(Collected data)

——————

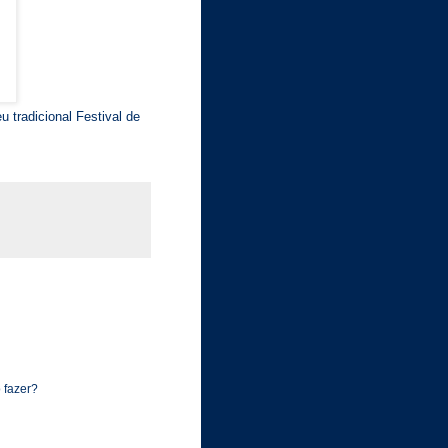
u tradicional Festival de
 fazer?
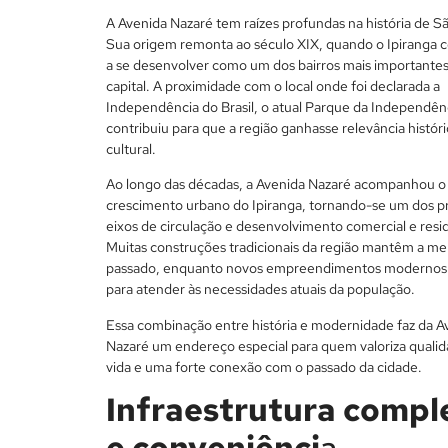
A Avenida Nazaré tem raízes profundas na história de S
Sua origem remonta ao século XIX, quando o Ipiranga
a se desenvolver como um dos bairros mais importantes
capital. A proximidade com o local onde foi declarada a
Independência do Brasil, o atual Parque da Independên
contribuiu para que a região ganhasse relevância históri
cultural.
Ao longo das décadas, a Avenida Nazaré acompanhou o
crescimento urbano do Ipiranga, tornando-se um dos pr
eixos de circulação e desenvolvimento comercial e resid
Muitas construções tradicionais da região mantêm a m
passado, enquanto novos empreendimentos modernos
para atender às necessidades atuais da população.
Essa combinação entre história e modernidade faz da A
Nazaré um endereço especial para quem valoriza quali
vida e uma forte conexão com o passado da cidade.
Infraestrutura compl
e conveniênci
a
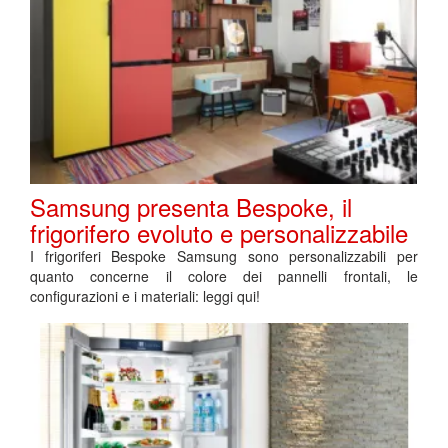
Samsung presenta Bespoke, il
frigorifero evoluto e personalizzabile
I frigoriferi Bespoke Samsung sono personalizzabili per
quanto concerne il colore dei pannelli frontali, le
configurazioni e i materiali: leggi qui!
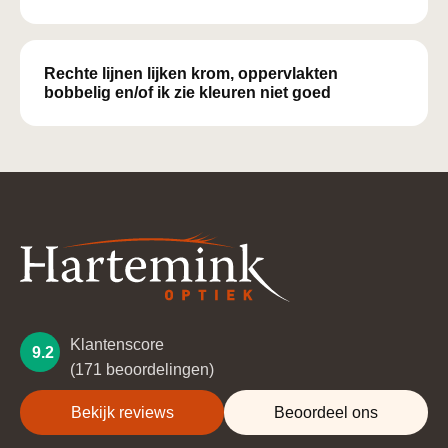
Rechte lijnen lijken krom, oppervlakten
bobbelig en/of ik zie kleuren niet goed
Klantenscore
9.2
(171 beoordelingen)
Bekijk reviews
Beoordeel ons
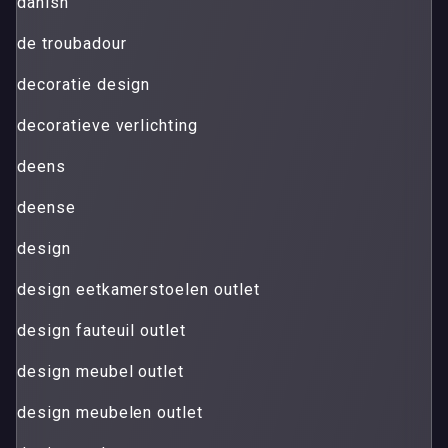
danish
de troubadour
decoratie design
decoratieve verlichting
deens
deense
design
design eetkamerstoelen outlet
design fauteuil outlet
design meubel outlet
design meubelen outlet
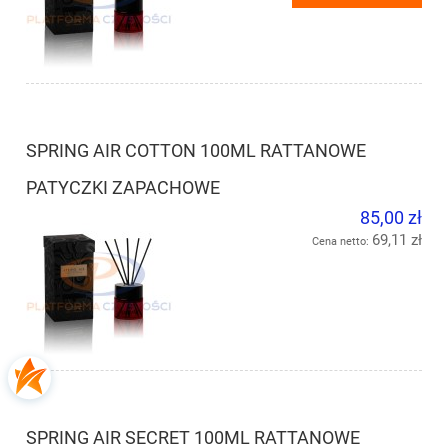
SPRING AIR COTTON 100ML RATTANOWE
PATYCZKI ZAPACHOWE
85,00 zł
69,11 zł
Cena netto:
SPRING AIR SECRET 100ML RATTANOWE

——————

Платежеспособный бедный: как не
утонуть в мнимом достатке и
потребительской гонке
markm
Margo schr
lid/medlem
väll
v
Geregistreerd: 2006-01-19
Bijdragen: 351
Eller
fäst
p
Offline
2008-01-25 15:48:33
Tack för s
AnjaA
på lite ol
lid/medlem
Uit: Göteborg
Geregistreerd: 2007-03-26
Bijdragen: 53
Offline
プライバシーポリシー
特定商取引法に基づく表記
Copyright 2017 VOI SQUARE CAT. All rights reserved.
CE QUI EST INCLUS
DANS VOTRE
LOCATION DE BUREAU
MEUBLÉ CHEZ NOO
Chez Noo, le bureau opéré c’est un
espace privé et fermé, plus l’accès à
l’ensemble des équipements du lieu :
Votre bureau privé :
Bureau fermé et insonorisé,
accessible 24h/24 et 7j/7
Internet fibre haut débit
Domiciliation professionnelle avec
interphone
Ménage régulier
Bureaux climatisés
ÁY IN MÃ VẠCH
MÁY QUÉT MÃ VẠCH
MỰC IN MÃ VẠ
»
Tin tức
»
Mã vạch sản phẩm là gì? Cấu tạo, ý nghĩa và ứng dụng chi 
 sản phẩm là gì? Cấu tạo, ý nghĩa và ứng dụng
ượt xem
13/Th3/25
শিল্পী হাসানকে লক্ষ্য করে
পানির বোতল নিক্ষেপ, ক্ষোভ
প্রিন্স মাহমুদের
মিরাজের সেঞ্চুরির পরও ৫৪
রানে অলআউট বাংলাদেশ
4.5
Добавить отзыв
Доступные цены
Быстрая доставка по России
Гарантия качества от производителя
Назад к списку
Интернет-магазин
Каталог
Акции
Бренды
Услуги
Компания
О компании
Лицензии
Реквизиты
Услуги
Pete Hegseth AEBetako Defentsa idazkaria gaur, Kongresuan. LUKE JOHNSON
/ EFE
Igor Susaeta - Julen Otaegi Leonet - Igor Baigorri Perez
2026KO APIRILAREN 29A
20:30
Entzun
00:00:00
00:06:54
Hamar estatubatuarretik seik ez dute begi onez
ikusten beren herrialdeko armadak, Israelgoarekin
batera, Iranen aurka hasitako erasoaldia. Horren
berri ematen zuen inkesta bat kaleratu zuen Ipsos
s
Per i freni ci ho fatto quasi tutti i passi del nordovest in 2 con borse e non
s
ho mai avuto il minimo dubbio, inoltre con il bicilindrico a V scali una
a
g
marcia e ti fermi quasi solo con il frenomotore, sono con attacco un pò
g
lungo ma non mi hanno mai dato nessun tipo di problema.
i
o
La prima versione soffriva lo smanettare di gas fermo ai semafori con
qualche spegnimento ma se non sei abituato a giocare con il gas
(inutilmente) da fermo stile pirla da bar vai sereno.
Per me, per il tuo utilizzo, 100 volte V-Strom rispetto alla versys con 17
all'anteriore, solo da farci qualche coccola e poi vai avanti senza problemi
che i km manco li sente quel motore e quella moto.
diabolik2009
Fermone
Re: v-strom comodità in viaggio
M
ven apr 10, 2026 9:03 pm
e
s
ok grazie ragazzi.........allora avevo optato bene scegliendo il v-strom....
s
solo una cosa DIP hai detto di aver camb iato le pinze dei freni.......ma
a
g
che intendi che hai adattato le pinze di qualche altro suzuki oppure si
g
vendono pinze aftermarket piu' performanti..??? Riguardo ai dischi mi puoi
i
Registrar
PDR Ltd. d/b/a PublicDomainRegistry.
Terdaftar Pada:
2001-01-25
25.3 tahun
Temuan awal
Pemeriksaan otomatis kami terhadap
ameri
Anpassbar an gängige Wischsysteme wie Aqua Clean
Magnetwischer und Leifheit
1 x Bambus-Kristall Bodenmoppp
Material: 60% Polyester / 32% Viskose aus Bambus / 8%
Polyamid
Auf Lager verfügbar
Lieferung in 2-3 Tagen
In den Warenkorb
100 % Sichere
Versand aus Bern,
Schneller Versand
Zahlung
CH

——————

**WHAT TO PRODUCE**.
Among the entries, copy every line containing the word "qualche".

**RESPONSE TO THE TASK**.
qualche spegnimento ma se non sei abituato a giocare con il gas
all'anteriore, solo da farci qualche coccola e poi vai avanti senza problemi
che intendi che hai adattato le pinze di qualche altro suzuki oppure si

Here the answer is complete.